September 26, 2016 8:00 AM
Georgians have four proposed Constitutional amendment questions on their November ballots this November. I’ve already belabored the point of voting NO on Amendment 3 regarding the dissolution of the Judicial Qualifications Commission, but there is another of equal importance: Amendment 2 for the Safe Harbor Act.
What it will do:
- The Amendment will allow the state of Georgia to impose a $5,000 annual tax, a 1% of the gross revenue for the company – whichever is greater, on adult entertainment establishments.
- The money collected will be directed to a NEW bureaucratic commission responsible for funding victim rehabilitation.
- Georgia’s civil forfeiture practices will be expanded as law enforcement agencies will be able to seize additional assets of accused persons prior to a conviction.
A little background:
The legislation, and the enabling bill to place the measure on the ballot, was passed in 2015. I wrote about the legislation extensively beginning from the day it dropped, I was working at the Capitol at the time.
At one point, I called the legislation ‘The Most Dishonest Bill of the 2015 Session’ in one of my columns. I stand by the statement, and since it’s been 18 months since the legislation passed, I’m even more confident in that statement. Since the crusade against adult entertainment industries, not a single arrest relating to human or sex trafficking has been made at a strip club, or in the proximity of strip club. In fact, during the Committee Hearings for the bill, not a single victim testified that they were victimized at strip clubs. Each one noted the crimes were a result of the internet. If that’s the case, shouldn’t they be taxing the internet? (That’s sarcasm)
Just recently, the bill’s sponsor, Senator Renee Unterman admitted as much to the Macon Telegraph, ““People in the rural areas they say, ‘It doesn’t happen here.’ (But) it happens any place you got the internet. You got chat rooms and kids run away from home. Or they make an acquaintance in the chat rooms, and they get picked up,” she said.
Worse, this government-growing legislation was brought to you, in full, by House and Senate Republicans.
After the bill passed both chambers, before the Governor even signed it into law, the stripper lobby made it clear they would challenge the law – and they have a Constitutional basis to do so.
Why defeat of the Amendment is necessary:
The Amendment is being sold to the public as one that aid in the reduction of human trafficking in Georgia and an initiative that will protect children. The blunt reality is that THIS AMENDMENT WILL DO NEITHER. It simply does not have the capability to do such a thing. If a strip club is doing something illegal, local governments and law enforcement have the ability to sanction the establishment or shut them down. Imposing a tax and throwing money at a problem will not fix it.
More importantly – taxing an unrelated industry is immoral.

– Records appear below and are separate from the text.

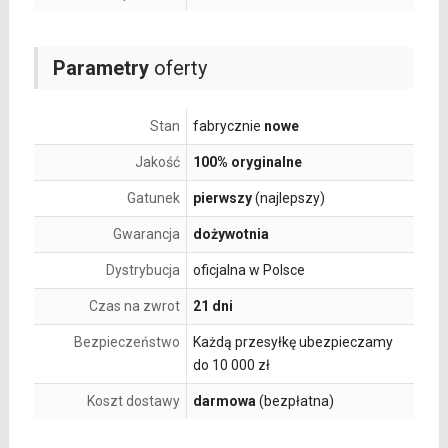
Parametry
oferty
Stan
fabrycznie
nowe
Jakość
100% oryginalne
Gatunek
pierwszy
(najlepszy)
Gwarancja
dożywotnia
Dystrybucja
oficjalna w Polsce
Czas na zwrot
21 dni
Bezpieczeństwo
Każdą przesyłkę ubezpieczamy
do 10 000 zł
Koszt dostawy
darmowa
(bezpłatna)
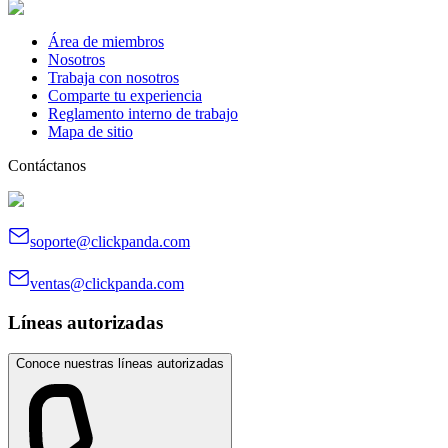
Área de miembros
Nosotros
Trabaja con nosotros
Comparte tu experiencia
Reglamento interno de trabajo
Mapa de sitio
Contáctanos
soporte@clickpanda.com
ventas@clickpanda.com
Líneas autorizadas
Conoce nuestras líneas autorizadas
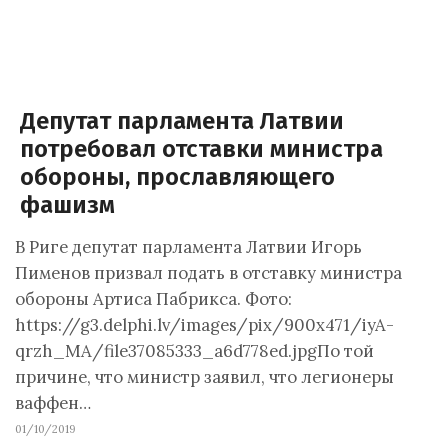
Депутат парламента Латвии
потребовал отставки министра
обороны, прославляющего
фашизм
В Риге депутат парламента Латвии Игорь
Пименов призвал подать в отставку министра
обороны Артиса Пабрикса. Фото:
https://g3.delphi.lv/images/pix/900x471/iyA-
qrzh_MA/file37085333_a6d778ed.jpgПо той
причине, что министр заявил, что легионеры
ваффен…
01/10/2019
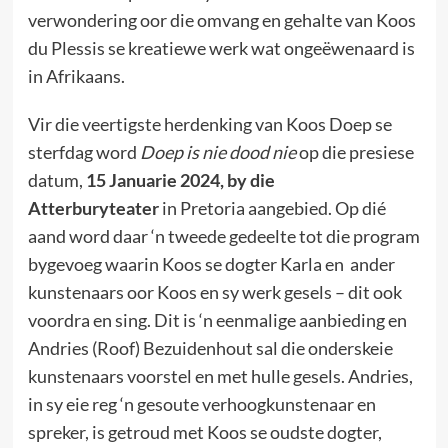
verwondering oor die omvang en gehalte van Koos
du Plessis se kreatiewe werk wat ongeëwenaard is
in Afrikaans.
Vir die veertigste herdenking van Koos Doep se
sterfdag word
Doep is nie dood nie
op die presiese
datum,
15 Januarie 2024, by die
Atterburyteater
in Pretoria aangebied. Op dié
aand word daar ‘n tweede gedeelte tot die program
bygevoeg waarin Koos se dogter Karla en ander
kunstenaars oor Koos en sy werk gesels – dit ook
voordra en sing. Dit is ‘n eenmalige aanbieding en
Andries (Roof) Bezuidenhout sal die onderskeie
kunstenaars voorstel en met hulle gesels. Andries,
in sy eie reg ‘n gesoute verhoogkunstenaar en
spreker, is getroud met Koos se oudste dogter,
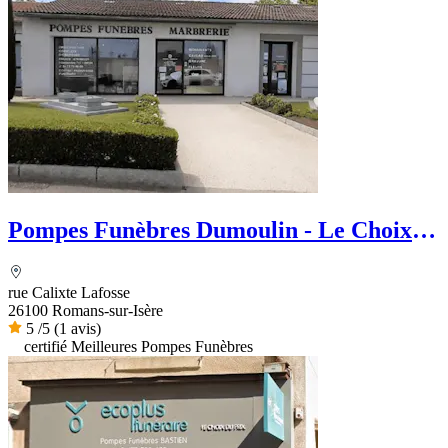
Pompes Funèbres Dumoulin - Le Choix
Funéraire
rue Calixte Lafosse
26100 Romans-sur-Isère
5
/5
(1 avis)
certifié Meilleures Pompes Funèbres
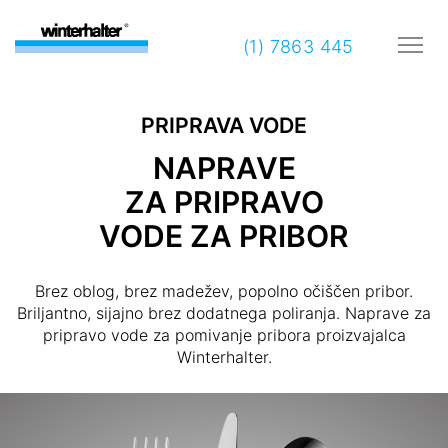
(1) 7863 445
PRIPRAVA VODE
NAPRAVE
ZA PRIPRAVO
VODE ZA PRIBOR
Brez oblog, brez madežev, popolno očiščen pribor.
Briljantno, sijajno brez dodatnega poliranja. Naprave za
pripravo vode za pomivanje pribora proizvajalca
Winterhalter.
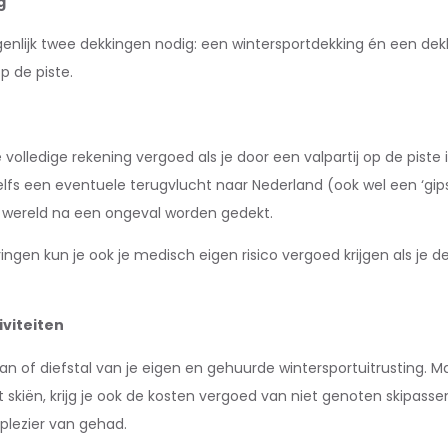
g
genlijk twee dekkingen nodig: een wintersportdekking én een dek
p de piste.
e volledige rekening vergoed als je door een valpartij op de pist
elfs een eventuele terugvlucht naar Nederland (ook wel een ‘gi
 wereld na een ongeval worden gedekt.
gen kun je ook je medisch eigen risico vergoed krijgen als je de
iviteiten
 of diefstal van je eigen en gehuurde wintersportuitrusting. Maar
kiën, krijg je ook de kosten vergoed van niet genoten skipassen
plezier van gehad.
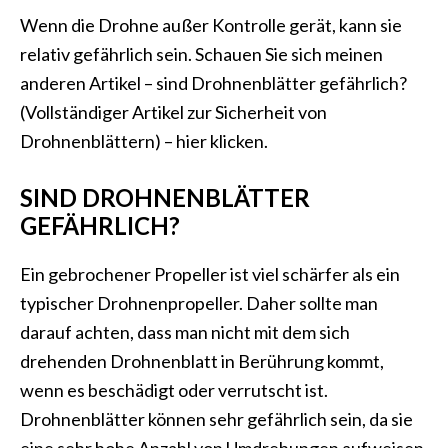
Wenn die Drohne außer Kontrolle gerät, kann sie
relativ gefährlich sein. Schauen Sie sich meinen
anderen Artikel – sind Drohnenblätter gefährlich?
(Vollständiger Artikel zur Sicherheit von
Drohnenblättern) – hier klicken.
SIND DROHNENBLÄTTER
GEFÄHRLICH?
Ein gebrochener Propeller ist viel schärfer als ein
typischer Drohnenpropeller. Daher sollte man
darauf achten, dass man nicht mit dem sich
drehenden Drohnenblatt in Berührung kommt,
wenn es beschädigt oder verrutscht ist.
Drohnenblätter können sehr gefährlich sein, da sie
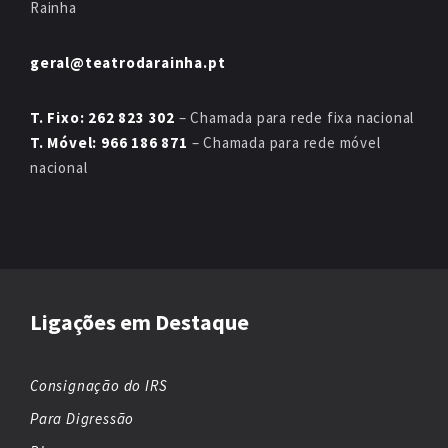
Rainha
geral@teatrodarainha.pt
T. Fixo: 262 823 302
– Chamada para rede fixa nacional
T. Móvel: 966 186 871
– Chamada para rede móvel
nacional
Ligações em Destaque
Consignação do IRS
Para Digressão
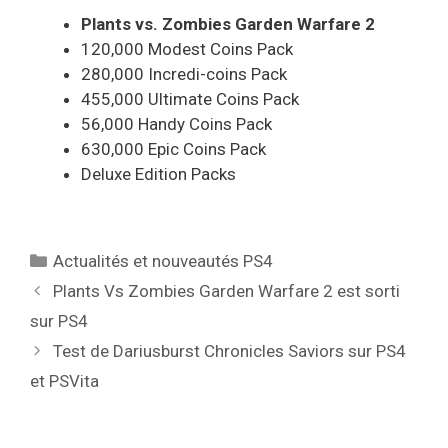
Plants vs. Zombies Garden Warfare 2
120,000 Modest Coins Pack
280,000 Incredi-coins Pack
455,000 Ultimate Coins Pack
56,000 Handy Coins Pack
630,000 Epic Coins Pack
Deluxe Edition Packs
Catégories
Actualités et nouveautés PS4
Plants Vs Zombies Garden Warfare 2 est sorti
sur PS4
Test de Dariusburst Chronicles Saviors sur PS4
et PSVita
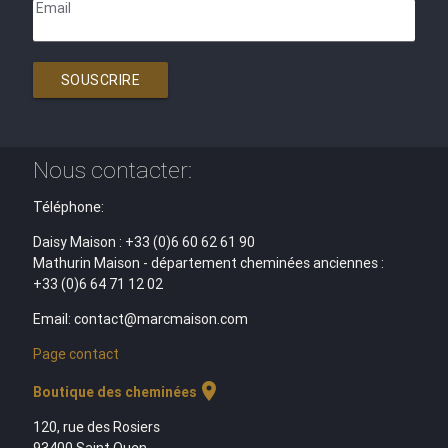
Email
SOUSCRIRE
Nous contacter:
Téléphone:
Daisy Maison : +33 (0)6 60 62 61 90
Mathurin Maison - département cheminées anciennes :
+33 (0)6 64 71 12 02
Email: contact@marcmaison.com
Page contact
location_on
Boutique des cheminées
120, rue des Rosiers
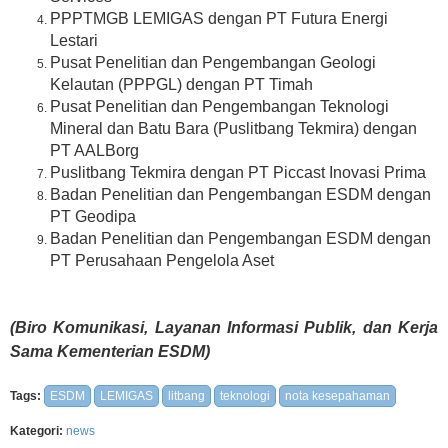
PPPTMGB LEMIGAS dengan PT Futura Energi
Lestari
Pusat Penelitian dan Pengembangan Geologi
Kelautan (PPPGL) dengan PT Timah
Pusat Penelitian dan Pengembangan Teknologi
Mineral dan Batu Bara (Puslitbang Tekmira) dengan
PT AALBorg
Puslitbang Tekmira dengan PT Piccast Inovasi Prima
Badan Penelitian dan Pengembangan ESDM dengan
PT Geodipa
Badan Penelitian dan Pengembangan ESDM dengan
PT Perusahaan Pengelola Aset
(Biro Komunikasi, Layanan Informasi Publik, dan Kerja
Sama Kementerian ESDM)
Tags:
ESDM
LEMIGAS
litbang
teknologi
nota kesepahaman
Kategori:
news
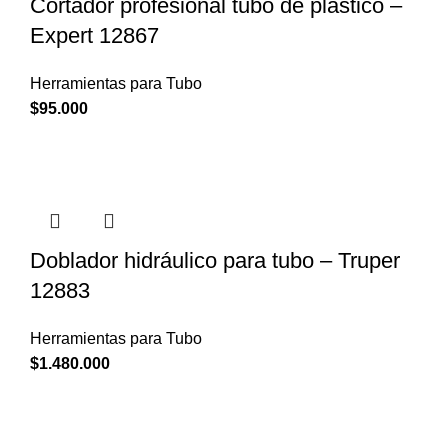
Cortador profesional tubo de plástico –
Expert 12867
Herramientas para Tubo
$
95.000
Doblador hidráulico para tubo – Truper
12883
Herramientas para Tubo
$
1.480.000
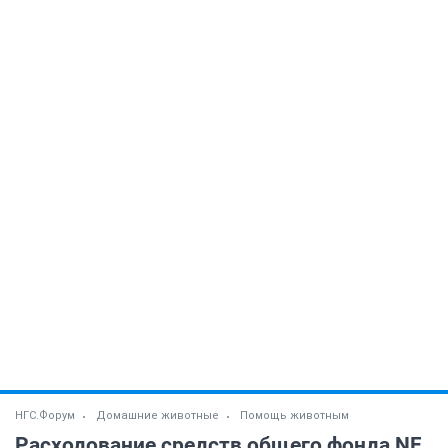
НГС.Форум
Домашние животные
Помощь животным
Расходование средств общего фонда NF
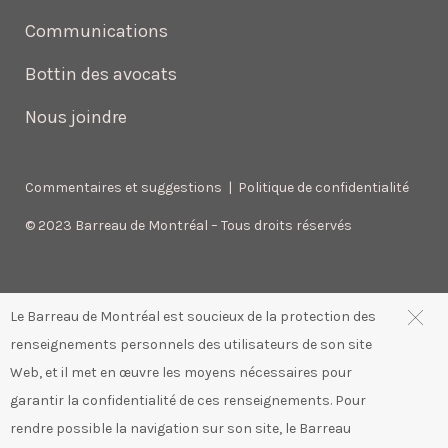
Communications
Bottin des avocats
Nous joindre
Commentaires et suggestions
|
Politique de confidentialité
© 2023 Barreau de Montréal – Tous droits réservés
Le Barreau de Montréal est soucieux de la protection des
renseignements personnels des utilisateurs de son site
Web, et il met en œuvre les moyens nécessaires pour
garantir la confidentialité de ces renseignements. Pour
rendre possible la navigation sur son site, le Barreau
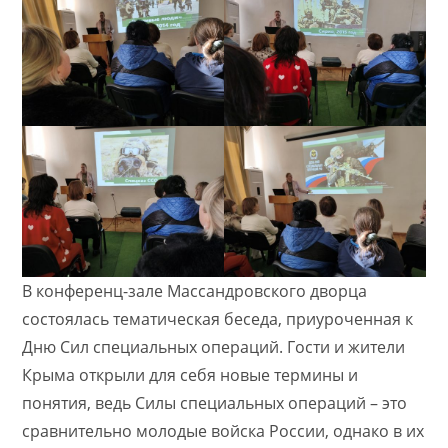
В конференц-зале Массандровского дворца
состоялась тематическая беседа, приуроченная к
Дню Сил специальных операций. Гости и жители
Крыма открыли для себя новые термины и
понятия, ведь Силы специальных операций – это
сравнительно молодые войска России, однако в их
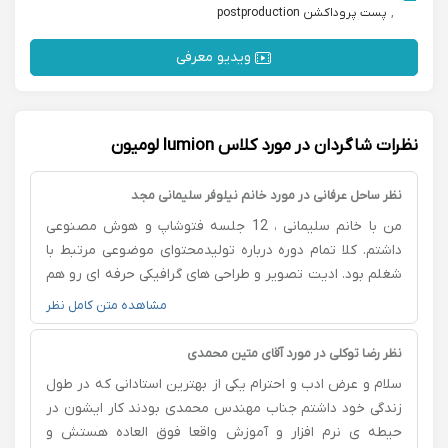
,
پست پروداکشن postproduction
ویدیو معرفی
نظرات شاگردان در مورد کلاس lumion لومیون
نظر ساحل عرفانی در مورد خانم نیلوفر سلیمانی مجد
من با خانم سلیمانی ، 12 جلسه فتوشاپ و هوش مصنوعی
داشتم. کلا تمام دوره درباره تولیدمحتوای موضوعی مرتبط با
شغلم بود. ادیت تصویر و طراحی های گرافیکی حرفه ای رو هم
یاد گرفتم. واقعا تا حالا همچین دوره ی مفیدی رو نگذرونده
مشاهده متن کامل نظر
بودم که توی شغلم بتونه انقدر کارم رو ساده تر کنه! من قبلا
خودم همه چی رو دونه دونه ادیت های ریز میکردم و اخرش
نظر رضا توکلی در مورد آقای متین محمدی
هم ظاهرش خوب درنمیومد.مرسی استاد عزیز و خوش اخلاقم
سلام و عرض ادب و احترام یکی از بهترین استادانی که در طول
زندگی خود داشتم جناب مهندس محمدی بودند کار ایشون در
حیطه ی نرم افزار و آموزش واقعا فوق العاده هستش و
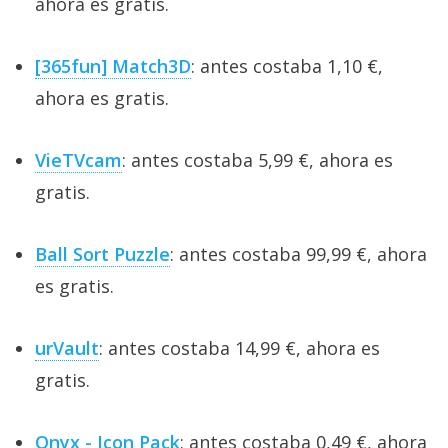
ahora es gratis.
[365fun] Match3D
: antes costaba 1,10 €,
ahora es gratis.
VieTVcam
: antes costaba 5,99 €, ahora es
gratis.
Ball Sort Puzzle
: antes costaba 99,99 €, ahora
es gratis.
urVault
: antes costaba 14,99 €, ahora es
gratis.
Onyx - Icon Pack
: antes costaba 0,49 €, ahora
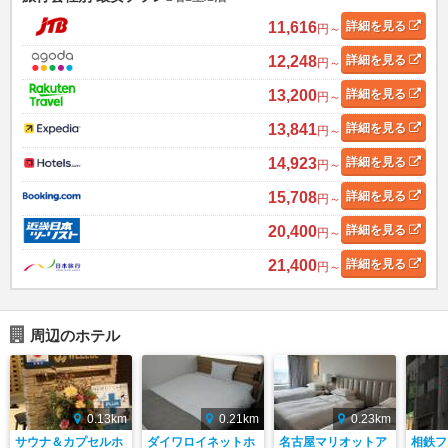
11,616
詳細
を見る
円～
12,248
詳細
を見る
円～
13,200
詳細
を見る
円～
13,841
詳細
を見る
円～
14,923
詳細
を見る
円～
15,708
詳細
を見る
円～
20,400
詳細
を見る
円～
21,400
詳細
を見る
円～
周辺のホテル
0.13km
0.21km
0.23km
サウナ＆カプセルホ
ダイワロイネットホ
名古屋マリオットア
相鉄フ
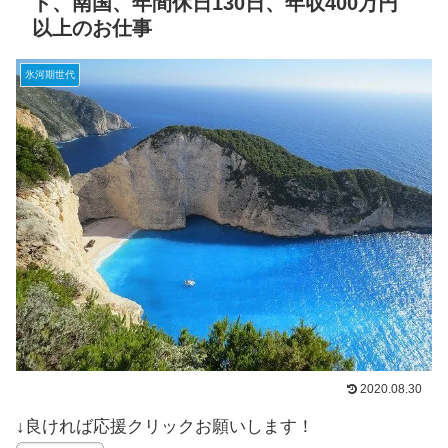
ト、南国、年間休日130日、年収400万円
以上のお仕事
氷河期世代
2020.08.30
↓良ければ応援クリックお願いします！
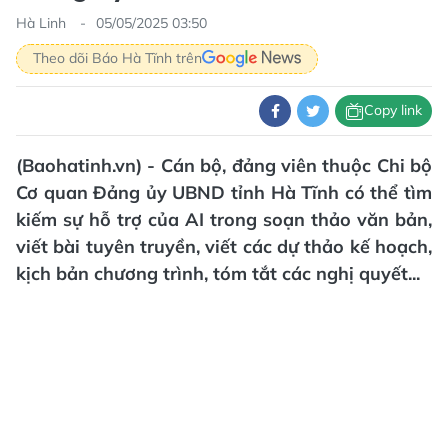
Hà Linh
05/05/2025 03:50
Theo dõi Báo Hà Tĩnh trên
Copy link
(Baohatinh.vn) - Cán bộ, đảng viên thuộc Chi bộ
Cơ quan Đảng ủy UBND tỉnh Hà Tĩnh có thể tìm
kiếm sự hỗ trợ của AI trong soạn thảo văn bản,
viết bài tuyên truyền, viết các dự thảo kế hoạch,
kịch bản chương trình, tóm tắt các nghị quyết...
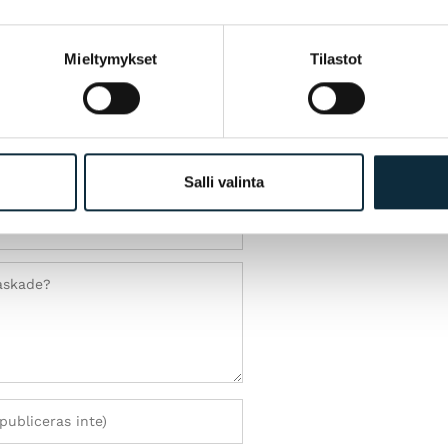
Mieltymykset
Tilastot
Salli valinta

The State of Georgia already has too many governmental entities. There is no conservative argument to create a NEW Commission for the sole purpose of funneling money. Isn’t that the reason we already have dozens of anti-human trafficking non-profit organizations? I’m sure they have a better idea of how to allocate resources, anyway.
I can assure you, it isn’t a popular position to take, but that doesn’t mean it isn’t the right position. Who wants to vote against children? Worse, who wants to be on the side of the strippers? I can assure you, it wasn’t me. But the precedent this sets is dangerous. We have a Republican majority in the House and Senate, but what happens when that changes? What happens when it’s gun shops or army surplus stores or health insurance companies or any other industry that’s directly affected by the $5,000 fee because some legislators disapprove?
This isn’t about being in favor of strip clubs. This is strictly about being pro-free market, pro-small government, and anti-taxation. What makes us so great? People can do things we don’t approve of and the world keeps turning.
The State of Georgia has no vested governmental interest, Constitutional or otherwise, in collecting money for human trafficking victims. If they did, they wouldn’t have to amend the Georgia Constitution in order to do it.
Send Georgia legislators a message and let them know that taxation isn’t a tool to punish what they don’t like. VOTE NO on Amendment 2 for the Safe Harbor Act on November 8th.